Brett Favre and Peter King Chime in on Jalen Hurts' Sparkling First Game
Feedback on the game Jalen Hurts played against the Saints is beginning to trickle in.
Brett Favre went on his weekly SiriusXM NFL Radio show and praised what Hurts did in toppling the New Orleans Saints and their league-best defense.
“As I watched that game, I couldn’t help but think, over and over again, this looks like a legitimate Philly team,” Favre said on his show, The SiriusXM Blitz with Brett Favre. “I was kind of taken back to the year they won the Super Bowl.”
Well, now that’s saying something.
There is still plenty of work to be done for Hurts and the Eagles if they want to take it to that level. Odds are, they won’t. Nor is Favre saying they will.

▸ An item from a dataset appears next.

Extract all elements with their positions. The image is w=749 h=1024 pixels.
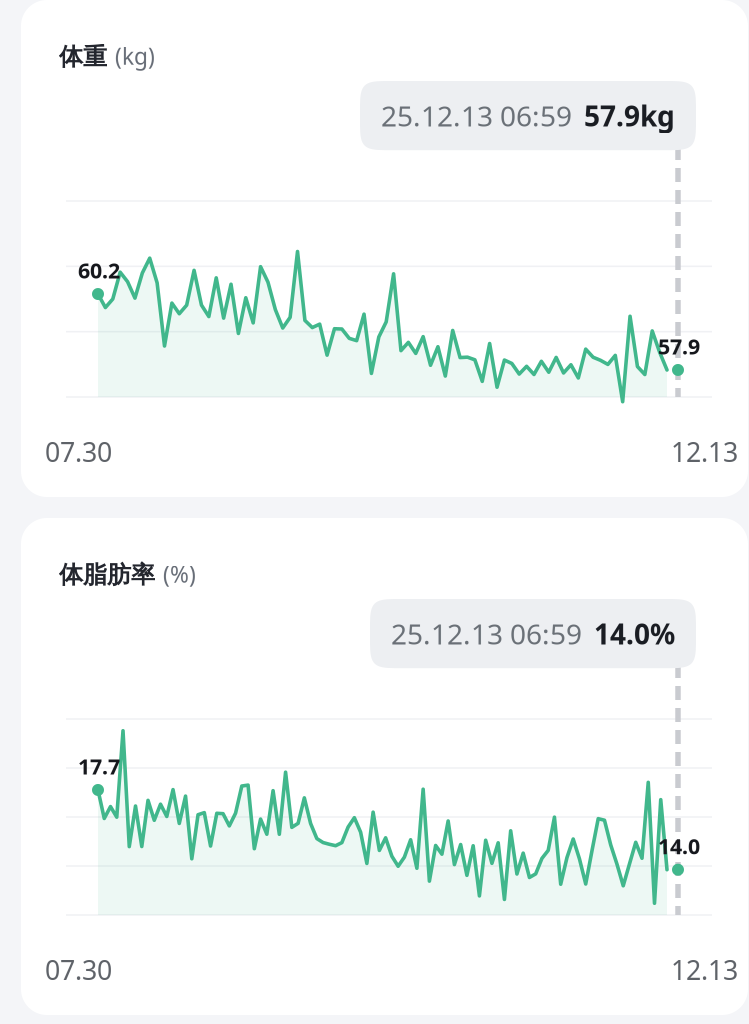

Here’s more of what he did say:
“They played a heck of a football game against a heck of a football team. They beat the Saints, and it wasn’t a fluke. They played their butts off. And you have to give credit where credit is due.
“Jalen Hurts played an excellent football game. He gave them a spark. And again, I’m not knocking Carson Wentz. I’ve said on the show that I was surprised that they didn’t go with Nick Foles, but that’s not a knock against Carson Wentz. What Carson can do well is certainly different from what Jalen does well. And we knew that Jalen could give them that element of scrambling, the threat of run, but it was even better than I thought it could have been. He played outstanding.”
It’s only one game, but it’s hard to ignore what Hurts did.
Take that final drive of the first half, for instance.
The Eagles got the ball at their own 23-yard line with 57 seconds left and one timeout left.
After a 13-yard completion to tight end Dallas Goedert and an incompletion, Hurts connect with Boston Scott for an 11-yard pickup. Hurts and his offensive teammates then hustled up to the line and spiked the ball to stop the clock at the 47.
From there, Hurts ran wild, collecting 24 yards around the left end then 16 up the middle. With nine seconds left, the Eagles called their final timeout and ran one more play. Hurts was roughed on the throw and the 15-yard penalty put them at the 4-yard line. It was then that Jake Elliott missed a 22-yard chip shot field goal.
Peter King, formerly of Sports Illustrated now with NBC Sports where he writes a column called Peter King’s Football in America said Hurts is “the right man for this time in Philadelphia” and “he has the perfect background for this gig.”
Indeed, Hurts went through his own trials and tribulations at Alabama, leading the Tide to a national title as a freshman then getting benched a year later with the arrival of Tua Tagovailoa then playing again when Tagovailao got hurt before ultimately transferring to Oklahoma, where he was the Heisman Trophy runner-up.
“He played confidently, with no fear,” wrote King. “It was amazing to see (Doug) Pederson go for it on fourth-and-two at the New Orleans 15-yard line early in the second quarter. Hurts threw a perfect back-shoulder-pass to Alshon Jeffery (he’s still on the team?) at the left pylon. Touchdown.
On that closing first-half drive, King wrote, Hurts was “weaving through a terrific defense like he was running ’Bama again and the Saints for a moment were Vanderbilt. … He was as in command as a first-time starter could be. At the very least, the Eagles learned the kid can take the heat and deliver under pressure.”